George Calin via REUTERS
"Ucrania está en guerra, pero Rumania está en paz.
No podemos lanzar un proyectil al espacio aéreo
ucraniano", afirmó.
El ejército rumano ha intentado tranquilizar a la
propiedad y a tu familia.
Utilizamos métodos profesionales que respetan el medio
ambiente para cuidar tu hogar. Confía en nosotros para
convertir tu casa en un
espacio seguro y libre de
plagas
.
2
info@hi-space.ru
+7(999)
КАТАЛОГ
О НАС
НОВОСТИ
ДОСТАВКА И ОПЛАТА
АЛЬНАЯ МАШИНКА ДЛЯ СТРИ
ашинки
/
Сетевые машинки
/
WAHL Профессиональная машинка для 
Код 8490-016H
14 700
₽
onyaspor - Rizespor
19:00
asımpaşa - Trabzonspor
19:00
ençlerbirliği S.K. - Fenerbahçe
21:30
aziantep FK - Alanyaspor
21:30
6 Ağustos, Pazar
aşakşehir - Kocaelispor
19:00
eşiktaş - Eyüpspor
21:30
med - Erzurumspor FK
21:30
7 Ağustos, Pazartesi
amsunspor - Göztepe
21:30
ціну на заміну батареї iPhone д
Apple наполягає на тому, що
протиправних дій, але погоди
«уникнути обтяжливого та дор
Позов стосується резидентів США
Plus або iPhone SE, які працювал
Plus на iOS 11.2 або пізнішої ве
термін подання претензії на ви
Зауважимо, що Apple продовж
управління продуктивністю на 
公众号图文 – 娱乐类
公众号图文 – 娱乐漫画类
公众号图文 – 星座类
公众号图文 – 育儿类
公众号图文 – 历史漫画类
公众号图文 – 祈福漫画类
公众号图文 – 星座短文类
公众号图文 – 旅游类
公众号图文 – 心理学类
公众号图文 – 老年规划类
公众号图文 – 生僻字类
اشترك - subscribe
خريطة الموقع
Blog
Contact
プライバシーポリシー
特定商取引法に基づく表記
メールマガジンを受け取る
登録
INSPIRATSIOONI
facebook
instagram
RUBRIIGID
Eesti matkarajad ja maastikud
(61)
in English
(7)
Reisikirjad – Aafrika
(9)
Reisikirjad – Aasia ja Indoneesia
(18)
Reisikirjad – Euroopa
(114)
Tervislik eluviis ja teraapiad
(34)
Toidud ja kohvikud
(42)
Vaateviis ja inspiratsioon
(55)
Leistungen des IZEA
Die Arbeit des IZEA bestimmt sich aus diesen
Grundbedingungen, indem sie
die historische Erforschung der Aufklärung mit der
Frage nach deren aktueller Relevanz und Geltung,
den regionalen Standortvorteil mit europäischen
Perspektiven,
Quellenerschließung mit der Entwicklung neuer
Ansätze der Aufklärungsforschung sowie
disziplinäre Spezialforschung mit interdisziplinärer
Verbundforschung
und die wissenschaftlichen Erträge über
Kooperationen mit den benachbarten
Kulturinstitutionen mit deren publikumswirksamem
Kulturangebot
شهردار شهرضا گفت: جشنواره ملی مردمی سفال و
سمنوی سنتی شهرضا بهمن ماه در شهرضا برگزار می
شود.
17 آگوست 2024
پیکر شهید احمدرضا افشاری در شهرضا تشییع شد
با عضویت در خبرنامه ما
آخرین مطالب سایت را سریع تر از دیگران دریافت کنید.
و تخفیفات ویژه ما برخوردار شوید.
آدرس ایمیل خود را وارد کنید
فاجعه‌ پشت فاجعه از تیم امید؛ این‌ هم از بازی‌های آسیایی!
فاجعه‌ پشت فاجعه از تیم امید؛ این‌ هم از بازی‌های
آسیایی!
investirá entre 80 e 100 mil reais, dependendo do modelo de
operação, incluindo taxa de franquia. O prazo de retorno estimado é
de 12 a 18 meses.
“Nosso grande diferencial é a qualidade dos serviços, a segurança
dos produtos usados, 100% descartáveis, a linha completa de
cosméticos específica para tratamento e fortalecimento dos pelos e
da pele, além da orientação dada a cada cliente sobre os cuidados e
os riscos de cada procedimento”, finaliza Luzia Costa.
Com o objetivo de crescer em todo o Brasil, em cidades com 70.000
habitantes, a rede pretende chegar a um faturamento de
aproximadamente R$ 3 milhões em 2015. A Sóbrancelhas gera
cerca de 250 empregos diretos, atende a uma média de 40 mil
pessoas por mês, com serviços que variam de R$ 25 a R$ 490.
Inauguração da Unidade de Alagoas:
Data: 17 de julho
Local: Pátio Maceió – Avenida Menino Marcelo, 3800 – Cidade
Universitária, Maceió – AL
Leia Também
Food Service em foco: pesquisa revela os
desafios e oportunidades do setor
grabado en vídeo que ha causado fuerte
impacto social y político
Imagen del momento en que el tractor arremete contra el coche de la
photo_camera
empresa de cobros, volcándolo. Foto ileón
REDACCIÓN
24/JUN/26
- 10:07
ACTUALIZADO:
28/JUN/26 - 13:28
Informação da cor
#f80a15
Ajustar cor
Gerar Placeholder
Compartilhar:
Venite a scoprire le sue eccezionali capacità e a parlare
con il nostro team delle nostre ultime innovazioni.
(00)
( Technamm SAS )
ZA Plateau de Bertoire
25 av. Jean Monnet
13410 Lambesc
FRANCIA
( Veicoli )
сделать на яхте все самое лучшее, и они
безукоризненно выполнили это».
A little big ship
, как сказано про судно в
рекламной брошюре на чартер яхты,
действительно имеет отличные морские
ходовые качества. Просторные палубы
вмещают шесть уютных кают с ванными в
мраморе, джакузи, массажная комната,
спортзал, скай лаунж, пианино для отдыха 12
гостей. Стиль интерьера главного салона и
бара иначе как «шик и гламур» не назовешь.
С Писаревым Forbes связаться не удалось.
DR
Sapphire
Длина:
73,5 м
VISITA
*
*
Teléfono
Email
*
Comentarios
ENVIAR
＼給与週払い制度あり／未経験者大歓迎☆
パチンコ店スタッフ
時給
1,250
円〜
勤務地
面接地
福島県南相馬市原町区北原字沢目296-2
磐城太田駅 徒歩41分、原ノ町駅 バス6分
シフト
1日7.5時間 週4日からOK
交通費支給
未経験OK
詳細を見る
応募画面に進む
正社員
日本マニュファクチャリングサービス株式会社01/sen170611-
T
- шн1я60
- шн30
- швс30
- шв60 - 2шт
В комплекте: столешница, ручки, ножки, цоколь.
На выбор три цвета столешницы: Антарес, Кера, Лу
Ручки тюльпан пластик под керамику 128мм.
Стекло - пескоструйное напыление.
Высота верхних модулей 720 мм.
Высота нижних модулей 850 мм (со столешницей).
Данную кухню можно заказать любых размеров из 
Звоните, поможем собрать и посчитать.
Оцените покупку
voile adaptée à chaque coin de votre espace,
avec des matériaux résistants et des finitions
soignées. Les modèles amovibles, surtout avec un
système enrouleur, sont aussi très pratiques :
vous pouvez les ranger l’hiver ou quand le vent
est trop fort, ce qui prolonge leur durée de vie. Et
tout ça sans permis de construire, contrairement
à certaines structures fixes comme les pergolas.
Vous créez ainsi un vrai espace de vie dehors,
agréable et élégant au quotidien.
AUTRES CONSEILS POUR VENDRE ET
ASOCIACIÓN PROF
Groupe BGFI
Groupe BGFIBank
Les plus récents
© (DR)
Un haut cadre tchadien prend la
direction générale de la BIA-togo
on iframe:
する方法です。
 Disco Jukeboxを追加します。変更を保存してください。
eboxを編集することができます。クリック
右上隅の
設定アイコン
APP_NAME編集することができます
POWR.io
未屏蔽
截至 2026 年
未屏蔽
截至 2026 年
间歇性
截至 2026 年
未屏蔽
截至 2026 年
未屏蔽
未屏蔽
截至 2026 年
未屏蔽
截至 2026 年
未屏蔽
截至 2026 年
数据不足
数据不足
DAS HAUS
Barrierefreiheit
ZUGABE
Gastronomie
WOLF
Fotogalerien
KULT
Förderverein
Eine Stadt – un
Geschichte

Goal of the exercise:
Give back precisely the lines above that start at the line containing "Grundbedingungen, indem sie" and end at the line containing "Kooperationen mit den benachbarten", inclusive. No other lines belong in the output.

Written response:
Grundbedingungen, indem sie
die historische Erforschung der Aufklärung mit der
Frage nach deren aktueller Relevanz und Geltung,
den regionalen Standortvorteil mit europäischen
Perspektiven,
Quellenerschließung mit der Entwicklung neuer
Ansätze der Aufklärungsforschung sowie
disziplinäre Spezialforschung mit interdisziplinärer
Verbundforschung
und die wissenschaftlichen Erträge über
Kooperationen mit den benachbarten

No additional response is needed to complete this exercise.